The time came when the above issues were resolved, the compile succeeded, and it was time to try running the game. I was a little amazed that the first time I ran Homeworld 2 the front end menu came up with working mouse cursor and sound. I could navigate through the menus and everything was working fine. It was gratifying to see all those changes culminate in something I could see and hear. With all the changes I had made I expected the game to eventually crash, which it did when I tried to start a campaign or skirmish game.
That first crash, and the few that followed, were mostly related to two things. One goes back to what I mentioned about the changes that have been made when managing lists in C++. Some of those changes caused the way Homeworld 2 sometimes goes through lists of things to not work in the same way. The other change is that more checks have been added to compiled code to identify potential problems while the game is running. There were not that many areas where this was causing a problem so after a few more changes to the code I was up and running with the 1st mission of the game.
After feeling some amount of success from this accomplishment I decided to move on to compiling Homeworld. I now had some experience with the issues I might encounter migrating older code to the latest compiler. It was easy to imagine that the solutions to many of the compile errors I had seen in my prior attempt to build the code would be easier to take care of.

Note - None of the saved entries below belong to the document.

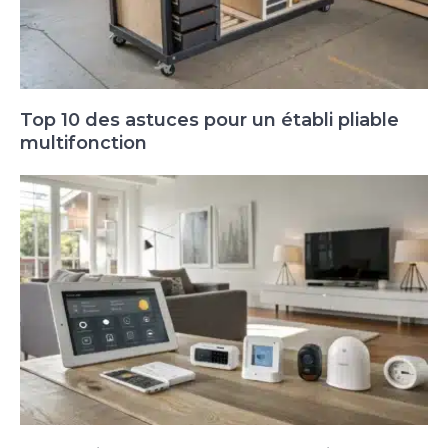
Top 10 des astuces pour un établi pliable
multifonction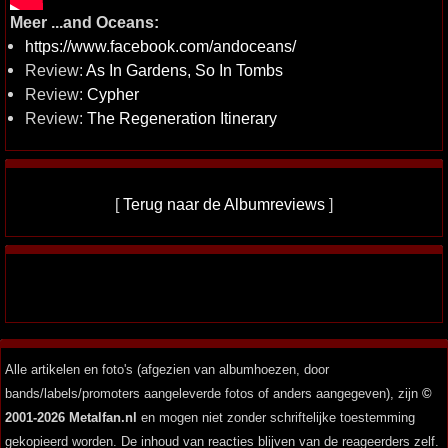
Meer ...and Oceans:
https://www.facebook.com/andoceans/
Review:
As In Gardens, So In Tombs
Review:
Cypher
Review:
The Regeneration Itinerary
[
Terug naar de Albumreviews
]
Alle artikelen en foto's (afgezien van albumhoezen, door
bands/labels/promoters aangeleverde fotos of anders aangegeven), zijn
©
2001-2026 Metalfan.nl
en mogen niet zonder schriftelijke toestemming
gekopieerd worden. De inhoud van reacties blijven van de reageerders zelf.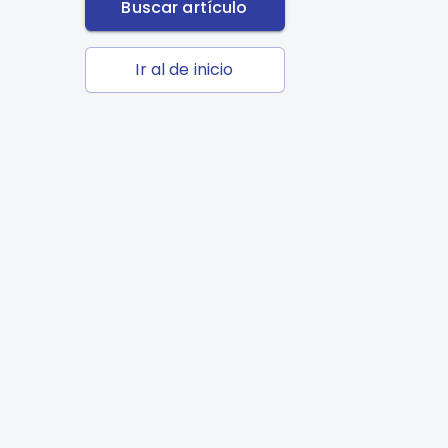
Buscar artículo
Ir al de inicio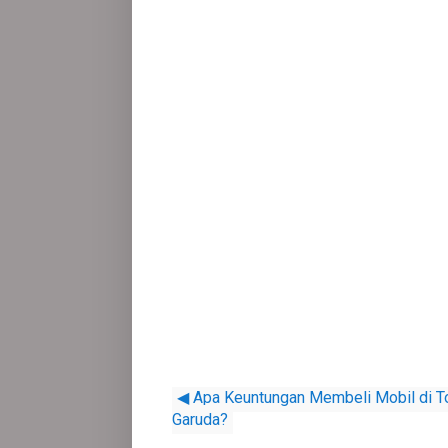
◀ Apa Keuntungan Membeli Mobil di T
Garuda?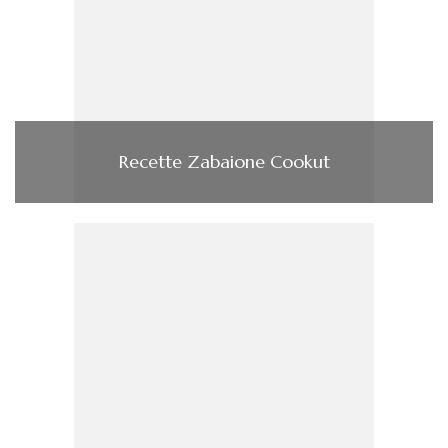
Recette Zabaione Cookut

I started by creating a Visual Studio 2012 project for Homeworld. Builds for Homeworld were set up to be run from the command line, so I needed to create a project file from scratch. Luckily Homeworld is built as a single executable so it was very straight forward to drop all the source files into a project and to pull the compile options from their build script. Once I could compile it I did a build and worked on fixing the compile issues. Most of the issues were related to the warnings I mentioned above where Microsoft had made changes to conform to current standards.